Oubliez l'ONU. Le régime d'occupation américaine s'est servi jusqu'à 8,8 Mds de dollars essentiellement dans les caisses irakiennes, en seulement 14 mois.

Les sénateurs républicains qui ont dédié leurs carrières à démolir les Nations-Unies sont rarement accusés de timidité. Pourtant, ils sont devenus étrangement silencieux jeudi dernier. Henry Hyde est devenu Henry Jekyll. Norm Coleman a laissé tomber sa fougue habituelle et s'est fait tout miel.
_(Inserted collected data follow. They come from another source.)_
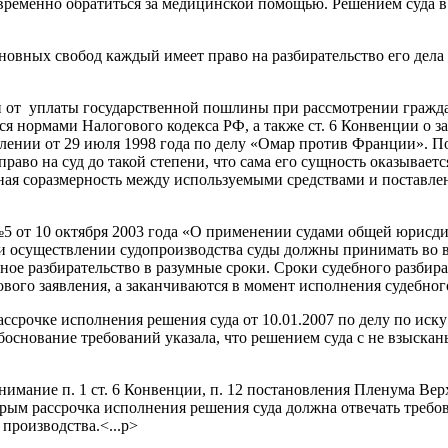
евременно обратиться за медицинской помощью. Решением суда в
основных свобод каждый имеет право на разбирательство его де
н от уплаты государственной пошлины при рассмотрении граждан
я нормами Налогового кодекса РФ, а также ст. 6 Конвенции о з
лении от 29 июля 1998 года по делу «Омар против Франции». По
раво на суд до такой степени, что сама его сущность оказывается
мная соразмерность между используемыми средствами и поставл
№5 от 10 октября 2003 года «О применении судами общей юри
 осуществлении судопроизводства суды должны принимать во вн
ное разбирательство в разумные сроки. Сроки судебного разбира
ого заявления, а заканчиваются в момент исполнения судебного 
рассрочке исполнения решения суда от 10.01.2007 по делу по ис
снование требований указала, что решением суда с не взысканы
нимание п. 1 ст. 6 Конвенции, п. 12 постановления Пленума Ве
орым рассрочка исполнения решения суда должна отвечать требов
производства.<...p>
Persuadés que l'ONU est une conspiration contre la souveraineté des Etats-Unis, ils étaient prêts à lancer leur attaque pour faire tomber Kofi Annan et détruire son organisation. Le rapport de Paul Volcker, l'ancien président de la réserve fédérale des Etats-Unis, était censé prouver que, grâce à la corruption au sein du programme pétrole-contre-nourriture des Nations-Unies, Saddam Hussein pouvait maintenir son régime en détournant les revenus du pétrole pour son propre compte. Mais Volcker est arrivé avec tout autre chose.
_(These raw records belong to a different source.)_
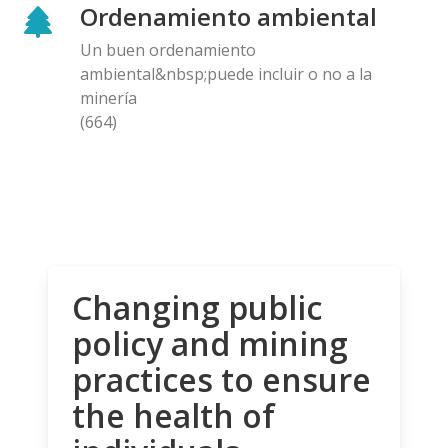
Ordenamiento ambiental
Un buen ordenamiento
ambiental&nbsp;puede incluir o no a la
minería
(664)
Changing public
policy and mining
practices to ensure
the health of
"La principale source de financement externe pour le régime irakien," a-t-il rapporté, "est provenu des violations aux sanctions en dehors du cadre du programme [pétrole-contre-nourriture]." Ces violations consistaient à des "ventes illicites" de pétrole à la Turquie et à la Jordanie par le régime irakien. Les membres du conseil de sécurité des Nations-Unies, y compris les Etats-Unis, étaient au courant et n'ont rien fait. "La loi des Etats-Unis exige que les programmes d'assistance aux pays qui violent les sanctions de l'ONU soient stoppés à moins qu'il soit décidé que leur poursuite est dans l'intérêt national [des Etats-Unis]. De telles décisions ont été prises par les administrations américaines successives."

En d'autres termes, bien qu'il ait été informé d'un trafic qui a rapporté au régime de Saddam Hussein quelques 4,6 Mds de dollars, le gouvernement des Etats-Unis a décidé de laisser faire. Il a agit ainsi parce qu'il a estimé que ce trafic était dans son propre intérêt national, puisqu'il aidait des pays amis (la Turquie et la Jordanie) a échapper aux sanctions contre l'Irak. La plus grande source de financement illégal de Saddam Hussein n'a pas été approuvée par les responsables de l'ONU mais par des hauts fonctionnaires américains. Cela paraît étrange à dire, mais ni M. Hyde, ni M. Coleman n'ont encore râlé sur ce sujet. Mais tout ça n'est rien à côté de ce qui va suivre.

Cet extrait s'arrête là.